*** Opening of Recorded information ***

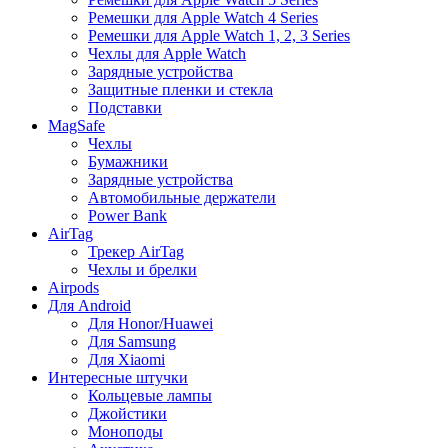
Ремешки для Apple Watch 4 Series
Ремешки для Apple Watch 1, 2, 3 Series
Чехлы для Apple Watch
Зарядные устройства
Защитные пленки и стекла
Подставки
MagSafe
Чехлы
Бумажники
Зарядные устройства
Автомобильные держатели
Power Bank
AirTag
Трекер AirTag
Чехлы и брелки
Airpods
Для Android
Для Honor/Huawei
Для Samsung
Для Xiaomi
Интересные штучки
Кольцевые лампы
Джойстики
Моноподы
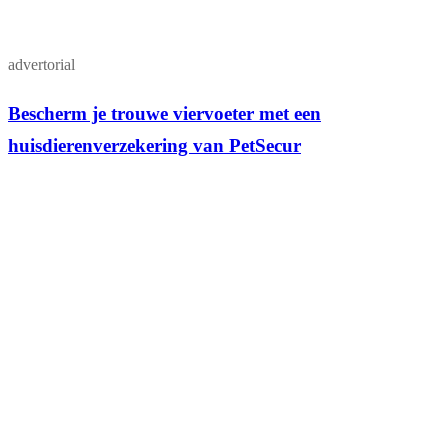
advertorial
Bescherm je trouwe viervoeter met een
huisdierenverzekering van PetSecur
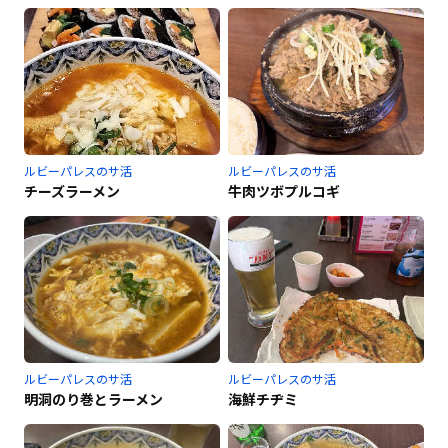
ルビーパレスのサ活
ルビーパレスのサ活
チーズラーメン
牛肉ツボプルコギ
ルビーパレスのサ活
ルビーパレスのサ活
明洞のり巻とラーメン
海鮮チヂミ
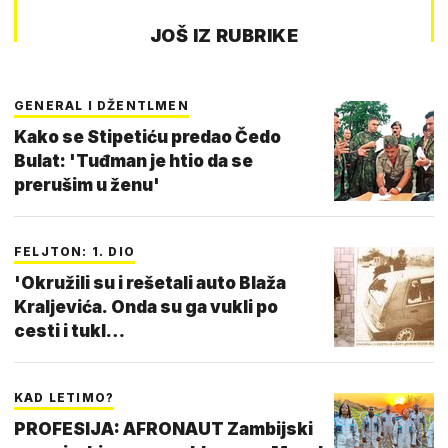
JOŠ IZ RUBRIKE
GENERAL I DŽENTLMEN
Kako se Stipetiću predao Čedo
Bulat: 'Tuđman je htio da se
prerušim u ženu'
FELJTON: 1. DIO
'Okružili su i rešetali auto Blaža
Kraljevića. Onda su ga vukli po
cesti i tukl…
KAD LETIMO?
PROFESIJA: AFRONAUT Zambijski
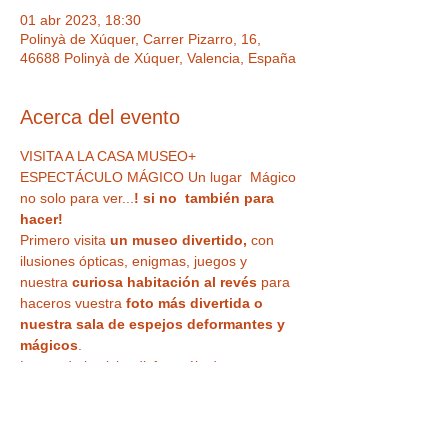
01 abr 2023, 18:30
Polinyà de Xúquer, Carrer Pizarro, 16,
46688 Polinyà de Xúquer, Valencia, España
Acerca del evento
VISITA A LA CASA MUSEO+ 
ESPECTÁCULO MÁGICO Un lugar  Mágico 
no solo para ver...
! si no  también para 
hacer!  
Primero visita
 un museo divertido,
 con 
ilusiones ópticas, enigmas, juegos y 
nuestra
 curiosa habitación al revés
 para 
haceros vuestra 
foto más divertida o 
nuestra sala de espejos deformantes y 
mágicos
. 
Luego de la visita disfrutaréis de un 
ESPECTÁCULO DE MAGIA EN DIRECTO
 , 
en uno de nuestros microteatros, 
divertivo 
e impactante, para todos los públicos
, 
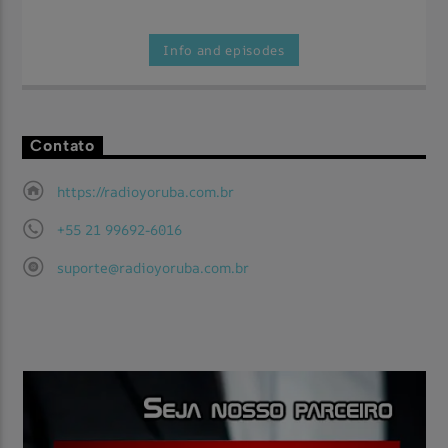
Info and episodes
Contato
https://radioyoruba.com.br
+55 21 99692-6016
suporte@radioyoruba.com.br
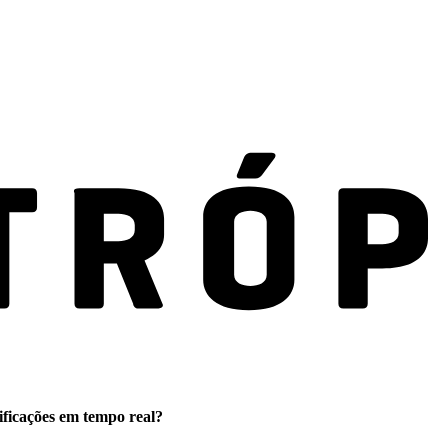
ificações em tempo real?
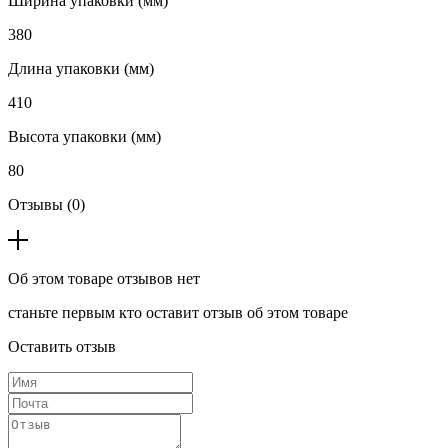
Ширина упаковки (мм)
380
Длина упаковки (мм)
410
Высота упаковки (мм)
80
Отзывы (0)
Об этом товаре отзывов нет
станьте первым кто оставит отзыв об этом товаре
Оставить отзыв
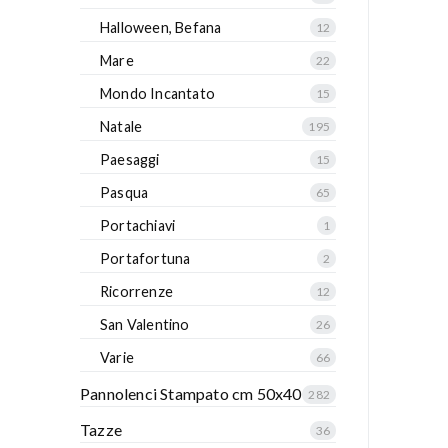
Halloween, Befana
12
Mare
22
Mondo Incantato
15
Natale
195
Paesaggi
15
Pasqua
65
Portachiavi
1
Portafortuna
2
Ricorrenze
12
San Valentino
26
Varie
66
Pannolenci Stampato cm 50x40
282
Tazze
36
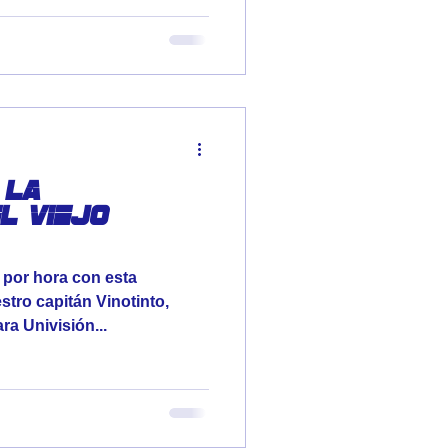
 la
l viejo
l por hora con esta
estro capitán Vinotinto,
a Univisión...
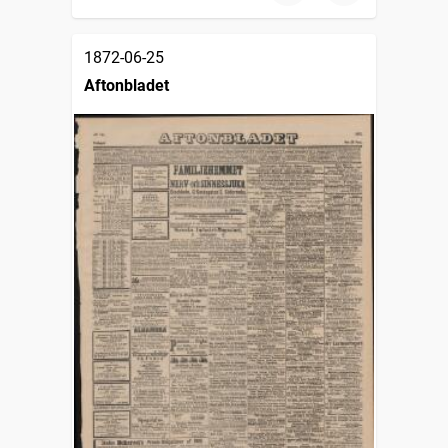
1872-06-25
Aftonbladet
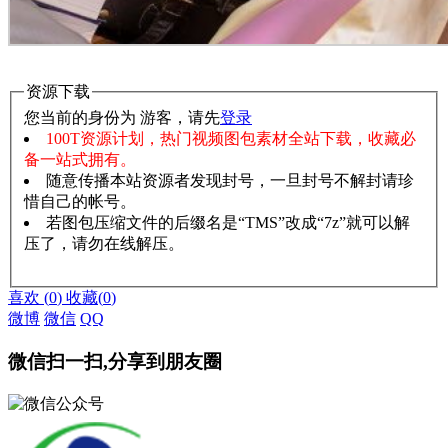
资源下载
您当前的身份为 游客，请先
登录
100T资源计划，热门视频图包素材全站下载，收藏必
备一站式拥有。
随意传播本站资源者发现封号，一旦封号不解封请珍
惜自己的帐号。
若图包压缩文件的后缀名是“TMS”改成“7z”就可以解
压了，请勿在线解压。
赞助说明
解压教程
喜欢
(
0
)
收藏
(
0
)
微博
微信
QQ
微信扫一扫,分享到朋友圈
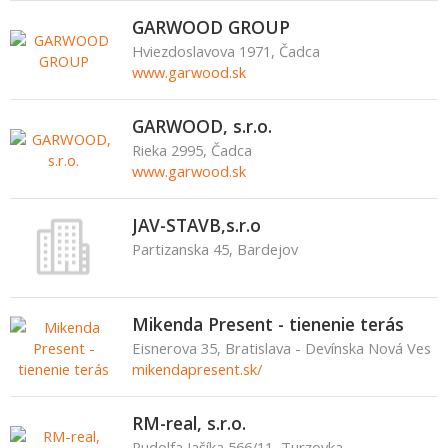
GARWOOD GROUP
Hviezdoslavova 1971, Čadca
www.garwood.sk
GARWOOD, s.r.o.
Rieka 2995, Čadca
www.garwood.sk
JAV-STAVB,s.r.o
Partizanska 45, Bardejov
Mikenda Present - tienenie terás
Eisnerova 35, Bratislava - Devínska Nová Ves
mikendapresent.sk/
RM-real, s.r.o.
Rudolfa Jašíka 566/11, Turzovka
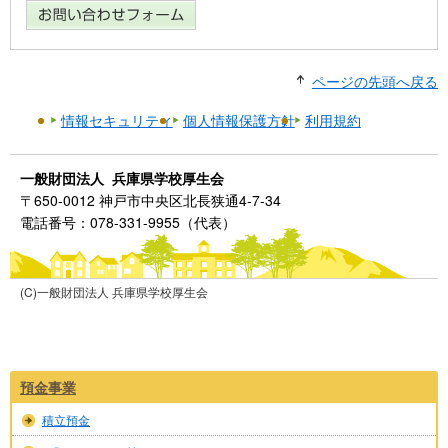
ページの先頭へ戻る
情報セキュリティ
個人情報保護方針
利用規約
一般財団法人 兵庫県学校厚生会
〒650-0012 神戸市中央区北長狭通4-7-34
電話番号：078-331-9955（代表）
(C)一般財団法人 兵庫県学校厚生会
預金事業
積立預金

*** Close of Recorded information ***

### [Work instruction]
Copy the whole of the material above exactly, but not its images.

### [Result of the task]
Ремешки для Apple Watch 4 Series
Ремешки для Apple Watch 1, 2, 3 Series
Чехлы для Apple Watch
Зарядные устройства
Защитные пленки и стекла
Подставки
MagSafe
Чехлы
Бумажники
Зарядные устройства
Автомобильные держатели
Power Bank
AirTag
Трекер AirTag
Чехлы и брелки
Airpods
Для Android
Для Honor/Huawei
Для Samsung
Для Xiaomi
Интересные штучки
Кольцевые лампы
Джойстики
Моноподы
advertorial
Bescherm je trouwe viervoeter met een
huisdierenverzekering van PetSecur
ルビーパレスのサ活
ルビーパレスのサ活
チーズラーメン
牛肉ツボプルコギ
ルビーパレスのサ活
ルビーパレスのサ活
明洞のり巻とラーメン
海鮮チヂミ
JOŠ IZ RUBRIKE
GENERAL I DŽENTLMEN
Kako se Stipetiću predao Čedo
Bulat: 'Tuđman je htio da se
prerušim u ženu'
FELJTON: 1. DIO
'Okružili su i rešetali auto Blaža
Kraljevića. Onda su ga vukli po
cesti i tukl…
KAD LETIMO?
PROFESIJA: AFRONAUT Zambijski
01 abr 2023, 18:30
Polinyà de Xúquer, Carrer Pizarro, 16,
46688 Polinyà de Xúquer, Valencia, España
Acerca del evento
VISITA A LA CASA MUSEO+ 
ESPECTÁCULO MÁGICO Un lugar  Mágico 
no solo para ver...
! si no  también para 
hacer!  
Primero visita
 un museo divertido,
 con 
ilusiones ópticas, enigmas, juegos y 
nuestra
 curiosa habitación al revés
 para 
haceros vuestra 
foto más divertida o 
nuestra sala de espejos deformantes y 
mágicos
. 
Luego de la visita disfrutaréis de un 
ESPECTÁCULO DE MAGIA EN DIRECTO
 , 
en uno de nuestros microteatros, 
divertivo 
e impactante, para todos los públicos
, 
Info and episodes
Contato
https://radioyoruba.com.br
+55 21 99692-6016
suporte@radioyoruba.com.br
ificações em tempo real?
Ширина упаковки (мм)
380
Длина упаковки (мм)
410
Высота упаковки (мм)
80
Отзывы (0)
Об этом товаре отзывов нет
станьте первым кто оставит отзыв об этом товаре
Оставить отзыв
Halloween, Befana
12
Mare
22
Mondo Incantato
15
Natale
195
Paesaggi
15
Pasqua
65
Portachiavi
1
Portafortuna
2
Ricorrenze
12
San Valentino
26
Varie
66
Pannolenci Stampato cm 50x40
282
Tazze
36
 la
l viejo
l por hora con esta
estro capitán Vinotinto,
a Univisión...
1872-06-25
Aftonbladet
资源下载
您当前的身份为 游客，请先
登录
100T资源计划，热门视频图包素材全站下载，收藏必
备一站式拥有。
随意传播本站资源者发现封号，一旦封号不解封请珍
惜自己的帐号。
若图包压缩文件的后缀名是“TMS”改成“7z”就可以解
压了，请勿在线解压。
赞助说明
解压教程
喜欢
(
0
)
收藏
(
0
)
微博
微信
QQ
微信扫一扫,分享到朋友圈
GARWOOD GROUP
Hviezdoslavova 1971, Čadca
www.garwood.sk
GARWOOD, s.r.o.
Rieka 2995, Čadca
www.garwood.sk
JAV-STAVB,s.r.o
Partizanska 45, Bardejov
Mikenda Present - tienenie terás
Eisnerova 35, Bratislava - Devínska Nová Ves
mikendapresent.sk/
RM-real, s.r.o.
Rudolfa Jašíka 566/11, Turzovka
ページの先頭へ戻る
情報セキュリティ
個人情報保護方針
利用規約
一般財団法人 兵庫県学校厚生会
〒650-0012 神戸市中央区北長狭通4-7-34
電話番号：078-331-9955（代表）
(C)一般財団法人 兵庫県学校厚生会
預金事業
積立預金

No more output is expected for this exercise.